Dr. Prudence: That's exactly right. Another part of it is, just let's just be honest about it, is that all of human history is about some form of subjugation. There was that logic that's embedded in these laws, we don't want individuals or groups to feel badly. I can't imagine any aspect of human history that hasn't been about some form of subjugation, from imperialism, to colonialism, settler colonialism, colonization, wars, religious conflict, everything has been, sociologically speaking, about groups subjugating subordinating, marginalizing, oppressing others.
If you use this logic that's currently at play now, it means in theory that you couldn't teach any history. If you think about it, the logic is flawed. It's also, a second point is it erases. We spent a large part of time trying to educate. If you want an educated populace, presumably as we gather more knowledge and discover more things, you share it with the people. Why would you actually legalize or sanction not telling the truth?
Melissa: Is it a version of book burning?

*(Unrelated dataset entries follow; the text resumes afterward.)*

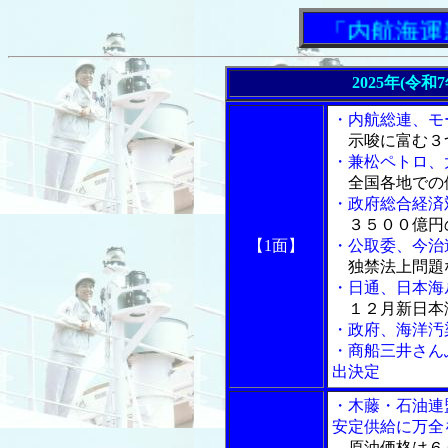
「内航海運新
2025年(令和
・内航総連、モ
示唆に富む３
・兼松ペトロ、
全国各地での
・政府総合経済
３５００億円
【1面】
・公取委、今治
独禁法上問題
・日通、日本海
１２月新日本
・政府、海洋汚
・商船三井さん
出決定
・木藤・石油連
安定供給に万全
原油価格は６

Dr. Prudence: It is. In some ways it's a modern day form of it. It's not unlike, though, the struggles, the curricular and political debates around creationism and evolution. This is how we know education as a social institution is a political institution. It is a social institution, it's constructed, and these lawmakers are trying to create the bounds of knowledge today, very narrowly.
Melissa: Indeed, in some ways, the attack is the thing that lets you know it's worth the fight.
Dr. Prudence: Exactly.
Melissa: Just very swiftly, what do you think classrooms will look like in September in the fall, as compared to what they do right now, in these states that have passed these laws?
Dr. Prudence: Well, I'm very concerned particularly about the lack of guidance for educators, particularly teachers in social studies and civics classes, because as I mentioned earlier, the laws are vague. I've spent a lot of time trying to understand exactly how they define CRT and there is no definition really. There are just these different vague and broad swipes about what things are going to do. It's the question of whether or not teachers can actually talk about race, they can talk about white privilege and white supremacy. Can they talk about slavery in the brutality of that peculiar institution? These are the questions.
Melissa: Prudence Carter is a professor and outgoing Dean of the Graduate School of Education at the University of California Berkeley. Next month she'll be a professor of sociology at Brown University. Thank you so much for joining us.
Dr. Prudence: Thank you for having me.